The key in treatment is looking for the underlying cause. Often an ophthamologist is consulted, but there’s no magic bullet to make retinal vascular occlusions better. Sometimes the vision loss is permanent. Panretinal photocoagulation (PRP) with an argon laser may be effective.
Not only can the retinal arteries become occluded, but so can the retinal veins. Hypertension and diabetes are risk factors. The presentation can be similar to a retinal artery occlusion: a loss of vision. The occlusion may be in a central or branch retinal vein. Here are the key points:
Experts think that atherosclerosis and a low blood flow state contribute to the formation of a small clot within the vein, more so than this being an embolic phenomenon.
When the retinal vein is blocked, the macula swells, leading to an increase in ocular pressure. A form of acute glaucoma can result due to the buildup of intraocular pressure. After all, the vein is the sole source of drainage for the retina.
Part of the workup for a central venous occlusion is looking for a hypercoagulable state, given the thrombus formation. The treatment is similar to treatment of arterial occlusion: laser photocoagulation.
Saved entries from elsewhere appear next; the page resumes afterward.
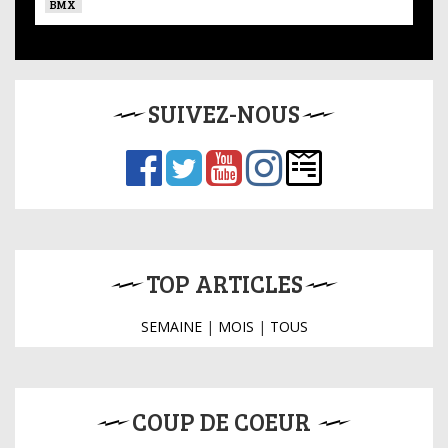
BMX
SUIVEZ-NOUS
TOP ARTICLES
SEMAINE
|
MOIS
|
TOUS
COUP DE COEUR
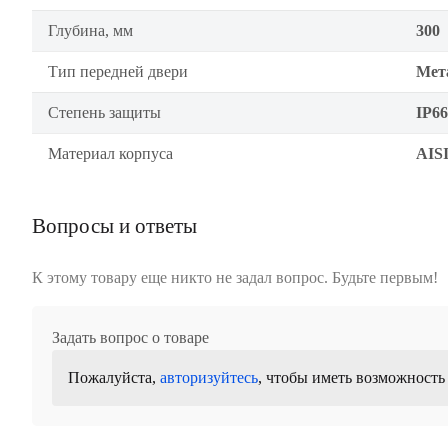
Глубина, мм
300
Тип передней двери
Мет
Степень защиты
IP66
Материал корпуса
AISI
Вопросы и ответы
К этому товару еще никто не задал вопрос. Будьте первым!
Задать вопрос о товаре
Пожалуйста,
авторизуйтесь
, чтобы иметь возможность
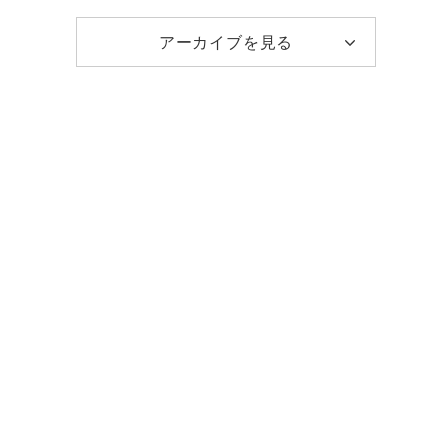
アーカイブを見る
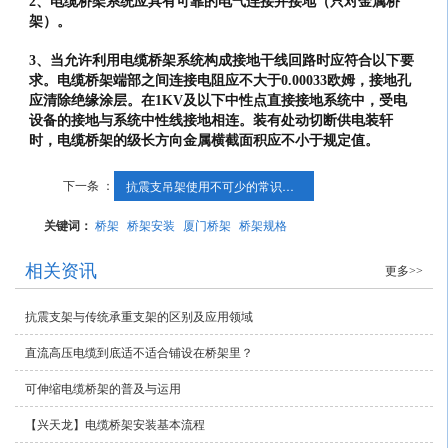
2、电缆桥架系统应具有可靠的电气连接并接地（只对金属桥
架）。
3、当允许利用电缆桥架系统构成接地干线回路时应符合以下要
求。电缆桥架端部之间连接电阻应不大于0.00033欧姆，接地孔
应清除绝缘涂层。在1KV及以下中性点直接接地系统中，受电
设备的接地与系统中性线接地相连。装有处动切断供电装轩
时，电缆桥架的级长方向金属横截面积应不小于规定值。
下一条 ：
抗震支吊架使用不可少的常识储备
关键词：
桥架
桥架安装
厦门桥架
桥架规格
相关资讯
更多>>
抗震支架与传统承重支架的区别及应用领域
直流高压电缆到底适不适合铺设在桥架里？
可伸缩电缆桥架的普及与运用
【兴天龙】电缆桥架安装基本流程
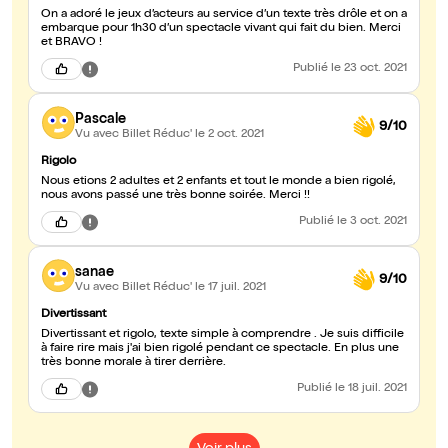
On a adoré le jeux d’acteurs au service d’un texte très drôle et on a
embarque pour 1h30 d’un spectacle vivant qui fait du bien. Merci
et BRAVO !
Publié
le 23 oct. 2021
Pascale
9/10
Vu avec Billet Réduc'
le 2 oct. 2021
Rigolo
Nous etions 2 adultes et 2 enfants et tout le monde a bien rigolé,
nous avons passé une très bonne soirée. Merci !!
Publié
le 3 oct. 2021
sanae
9/10
Vu avec Billet Réduc'
le 17 juil. 2021
Divertissant
Divertissant et rigolo, texte simple à comprendre . Je suis difficile
à faire rire mais j'ai bien rigolé pendant ce spectacle. En plus une
très bonne morale à tirer derrière.
Publié
le 18 juil. 2021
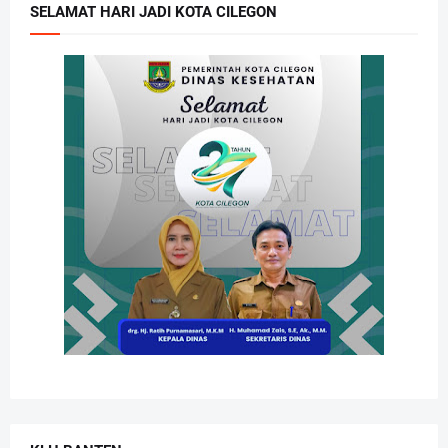
SELAMAT HARI JADI KOTA CILEGON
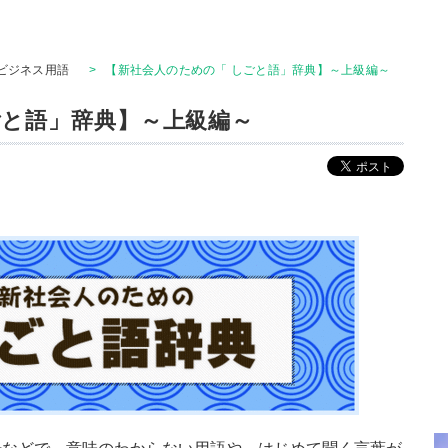
ビジネス用語
>
【新社会人のための「 しごと語」辞典】～上級編～
ごと語」辞典】～上級編～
Age-related macular degeneration (AMD) is the leading cause of adult blindness in industrialized countries. The main clinical symptom is loss of central vision with sparing of peripheral vision. When the macula (the central portion of the retina) degenerates, the main portion of the retina is essentially knocked out, so the person has no more central vision.
Macular degeneration may be dry or wet (exudative). The wet version is a more severe form, although it accounts for only 10 to 15 percent of cases. Both forms can lead to detachment of the retina if left untreated.
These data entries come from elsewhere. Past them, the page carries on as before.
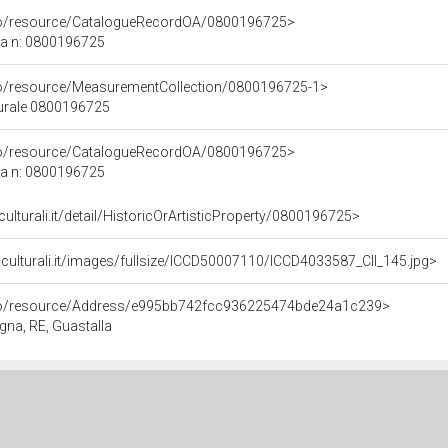
rco/resource/CatalogueRecordOA/0800196725>
ca n: 0800196725
co/resource/MeasurementCollection/0800196725-1>
turale 0800196725
rco/resource/CatalogueRecordOA/0800196725>
ca n: 0800196725
culturali.it/detail/HistoricOrArtisticProperty/0800196725>
iculturali.it/images/fullsize/ICCD50007110/ICCD4033587_CII_145.jpg>
rco/resource/Address/e995bb742fcc936225474bde24a1c239>
gna, RE, Guastalla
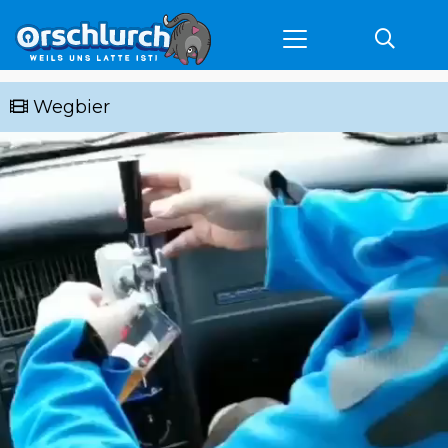
Wegbier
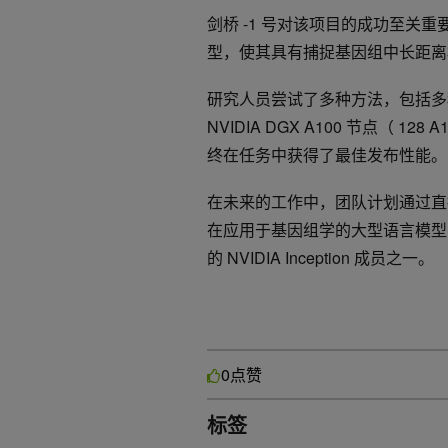
剑桥 -1 号对该项目的成功至关
型，使其具有捕捉基因组中长距离
研究人员尝试了多种方法，包括多
NVIDIA DGX A100 节点（ 12
终在任务中获得了最佳发布性能。
在未来的工作中，团队计划通过直
在应用于基因组学的大型语言模型的架
的 NVIDIA Inception 成员之一。
点赞
0
标签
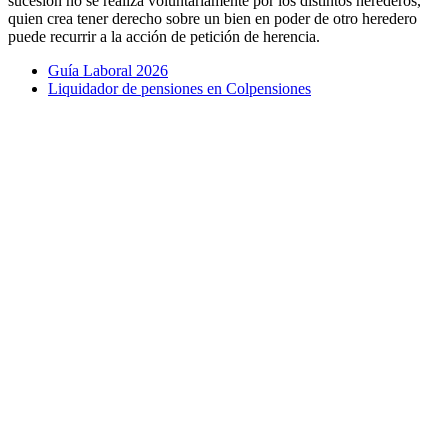
sucesión no se realiza voluntariamente por los distintos herederos,
quien crea tener derecho sobre un bien en poder de otro heredero
puede recurrir a la acción de petición de herencia.
Guía Laboral 2026
Liquidador de pensiones en Colpensiones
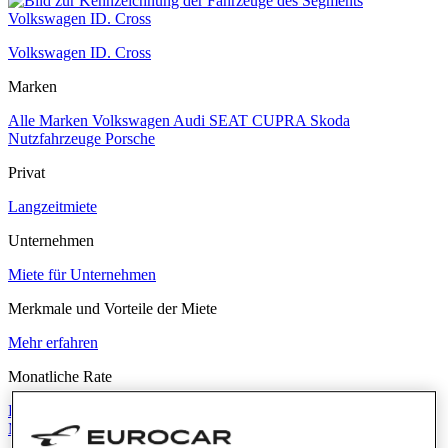
Volkswagen ID. Cross
Marken
Alle Marken
Volkswagen
Audi
SEAT
CUPRA
Skoda
Nutzfahrzeuge
Porsche
Privat
Langzeitmiete
Unternehmen
Miete für Unternehmen
Merkmale und Vorteile der Miete
Mehr erfahren
Monatliche Rate
Bis zu 300 €
Zwischen 300 € und 500 €
Zwischen 500 € und 700 €
Mehr als 700 €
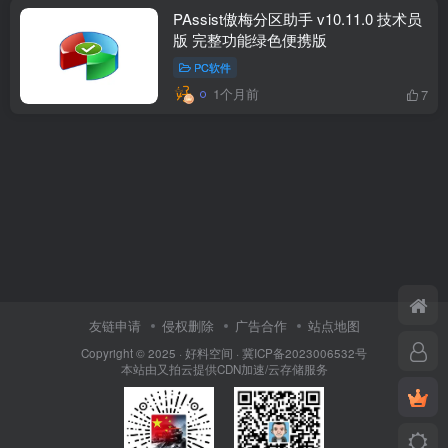
PAssist傲梅分区助手 v10.11.0 技术员
版 完整功能绿色便携版
PC软件
1个月前
7
友链申请
侵权删除
广告合作
站点地图
Copyright © 2025 ·
好料空间
·
冀ICP备2023006532号
本站由
又拍云
提供CDN加速/云存储服务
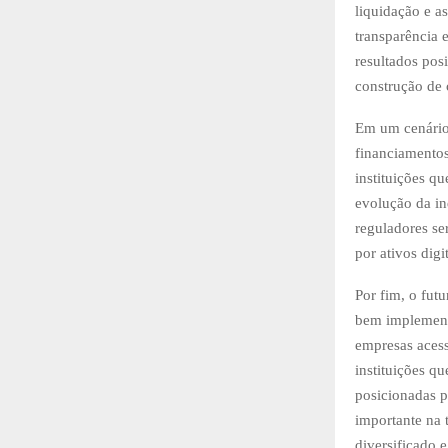
liquidação e a
transparência
resultados pos
construção de 
Em um cenário g
financiamentos
instituições q
evolução da in
reguladores se
por ativos digit
Por fim, o fut
bem implementa
empresas acess
instituições q
posicionadas p
importante na 
diversificado e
Researchers think that the pathogenesis of macular degeneration is related to significant deposition of cholesterol deposits, called drusen. You can see these yellow flecks on a fundoscopic (ophtalmoscopic) examination.
The main treatment for the wet type of macular degeneration is injections of angiogenesis inhibitors, such as bevacizumab (Avastin) and aflibercept. Effective specific therapies are intravitreous injection of a VEGF inhibitor, possibly thermal laser photocoagulation (in selected patients), and photodynamic therapy.
For the dry form, the use of antioxidants and certain minerals, including a combination of zinc, vitamin C, vitamin B6, and/or beta carotene, can be beneficial. Laser coagulation may also help improve the condition and prevent further loss of vision in someone with dry macular degeneration.